I do not think memetic selection in particular would cripple those Johns, because that’s exactly the sort of thing they’d be on the lookout for. But I’m not confident of that. And I’d be a lot more pessimistic about the vast majority of other people. (I do expect that most people think a bureaucracy/society of themselves would work better than the bureaucracies/societies we have, and I expect that at least a majority and probably a large majority are wrong about that, because bureaucracies are generally made of median-ish people. So I am very suspicious of my inner simulator saying “well, if it was a bunch of copies of John Wentworth, they would know to avoid the failure modes which mess up real-world bureaucracies/societies”. Most people probably think that, and most people are probably wrong about it.)

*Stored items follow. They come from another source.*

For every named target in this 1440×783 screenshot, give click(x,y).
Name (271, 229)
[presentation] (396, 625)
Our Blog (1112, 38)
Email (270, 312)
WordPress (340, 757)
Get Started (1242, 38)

I do think our current civilization is crippled by memetic selection to pretty significant extent. (I mean, that’s not the only way to frame it or the only piece, but it’s a correct frame for a large piece.)
Economists do talk about that sort of thing, but I don’t usually see it in their math. Of course we can get e.g. implied prices for any pareto-optimal system, but I don’t know of math saying that systems will end up using those implied prices internally.
Interesting, thanks. This makes sense to me.
I do think strong-HCH can support the ”...more like a simulated society...” stuff in some sense—which is to say that it can be supported so long as we can rely on individual Hs to robustly implement the necessary pointer passing (which, to be fair, we can’t).
To add to your “tree of John Wentworths”, it’s worth noting that H doesn’t need to be an individual human—so we could have our H be e.g. {John Wentworth, Eliezer Yudkowsky, Paul Christiano, Wei Dai}, or whatever team would make you more optimistic about lack of memetic disaster. (we also wouldn’t need to use the same H at every level)
Yeah, at some point we’re basically simulating the alignment community (or possibly several copies thereof interacting with each other). There will probably be another post on that topic soonish.